Answering the question whether a mentally ill person can have a valid spiritual life, Vasily Kaleda pointed out that in most cases specialists cannot confirm it. Still, both doctors and clergy should understand that the Kingdom of God and the grace-giving life of the Church are not closed for a mentally ill person. A mental illness is not at all a sign of the ill one being rejected by God. A mental disorder is a heavy cross of one’s life but it does not block one’s way to holiness, and the confirmation of it can be found in the life of saints and ascetics, including those of the 20th century.
Archpriest Pavel Velikanov, head of the Chair of Theology, Moscow Theological Academy, in his paper on “The virtue of prudence (diacrisis) and mystical experience”, presented patristic maxims on the need for a Christian to seek the gift of discernment.

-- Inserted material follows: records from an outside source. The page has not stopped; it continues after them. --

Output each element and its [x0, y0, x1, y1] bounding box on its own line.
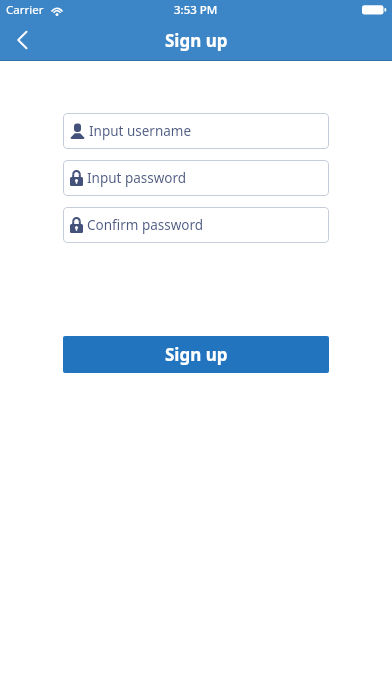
- button[interactable]: Input username: [63, 113, 329, 149]
- staticText: Sign up: [165, 29, 228, 52]
- staticText: Sign up: [165, 343, 228, 366]
- button[interactable]: [0, 20, 44, 60]
- staticText: Confirm password: [87, 216, 204, 234]
- button[interactable]: Input password: [63, 160, 329, 196]
- staticText: Carrier: [6, 2, 44, 18]
- staticText: Input username: [89, 122, 192, 140]
- staticText: Input password: [87, 169, 187, 187]
- button[interactable]: Confirm password: [63, 207, 329, 243]
- staticText: 3:53 PM: [174, 2, 218, 18]
- button[interactable]: Sign up: [63, 336, 329, 373]
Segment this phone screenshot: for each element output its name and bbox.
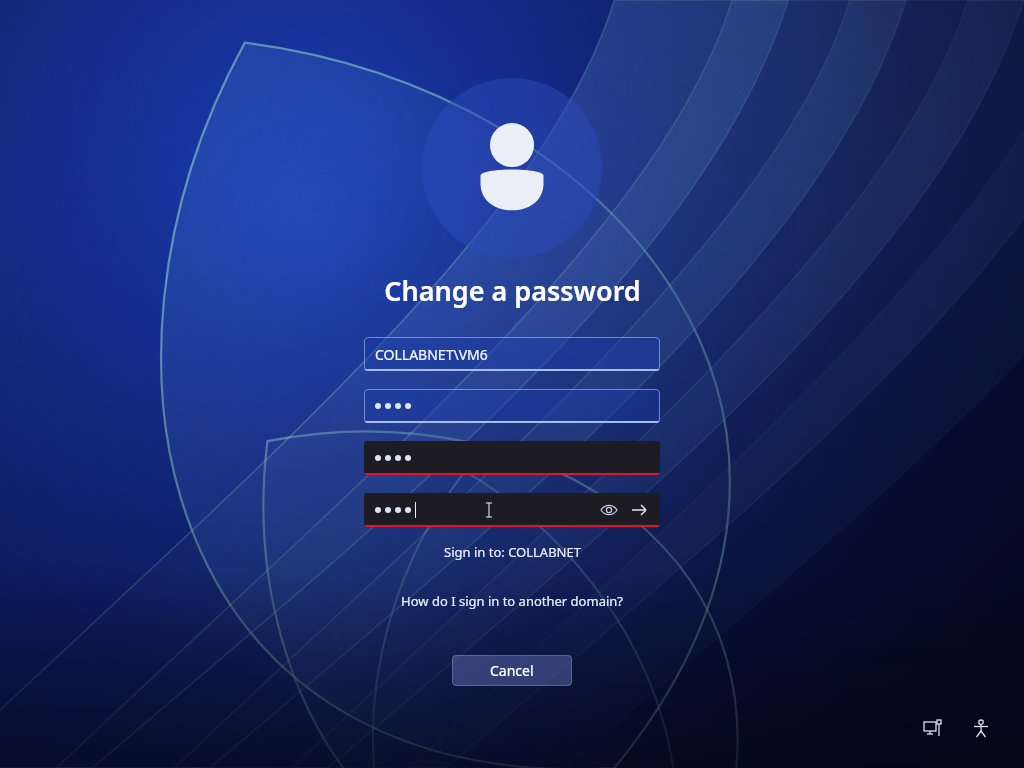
button[interactable] <box>364 441 660 475</box>
button[interactable]: Show password <box>364 493 660 527</box>
button[interactable]: How do I sign in to another domain? <box>395 589 629 613</box>
button[interactable]: Accessibility <box>964 712 998 746</box>
button[interactable]: Show password <box>594 495 624 525</box>
button[interactable]: Submit <box>624 495 654 525</box>
button[interactable] <box>364 389 660 423</box>
staticText: How do I sign in to another domain? <box>401 592 623 610</box>
staticText: COLLABNET\VM6 <box>375 345 488 364</box>
staticText: Cancel <box>490 661 534 680</box>
staticText: Sign in to: COLLABNET <box>444 543 581 561</box>
button[interactable]: Network <box>916 712 950 746</box>
button[interactable]: Cancel <box>452 655 572 686</box>
staticText: Change a password <box>384 272 641 309</box>
button[interactable]: COLLABNET\VM6 <box>364 337 660 371</box>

Proceeding from holy fathers’ reflections, the priest noted that the ability to discern spirits is not a result of spacious intellect, nor can it be described as something supernatural. It is instilled in the human soul by God. Endowed with this ability but reluctant to use it, the Progenitors Adam and Eve were driven away from paradise.
After the fall, the virtue of discernment was considerably weakened in the human but was not lost for good and it means that it can be restored through spiritual achievement. An ascetic, in the state of dispassion would easily discern the crafty designs of enemies. Ss Gregory the Theologian and Basil the Great correlate the virtue of discernment with that of temperance.
St. Gregory the Nyssa points to Christ the Saviour as the principal criterion of discerning good and bad: “Those vouchsafed to bear the great name of Christ should carefully discern in themselves thoughts, words and deeds”. According to holy fathers, anger and jealousy as manifestations of passionate actions block discernment even if it is clearly present in a person.
Special importance in acquiring the gift of discernment is attributed to spiritual mentors who can teach their followers the ability to discern.
Archimandrite Emilian (Vafidis) taught that discernment is the penetration of divine grace into us and for this reason this gift cannot be acquired without sowing the seeds of the Spirit. It is acquired through silence, which is the peace of our heart, mind and our entire surrounding. But who if not the Lord is interested the most in penetrating a person?
Summering up his paper, Father Pavel characterized the gift of discernment as the ability to see all that is happening around by a heart purified of passions.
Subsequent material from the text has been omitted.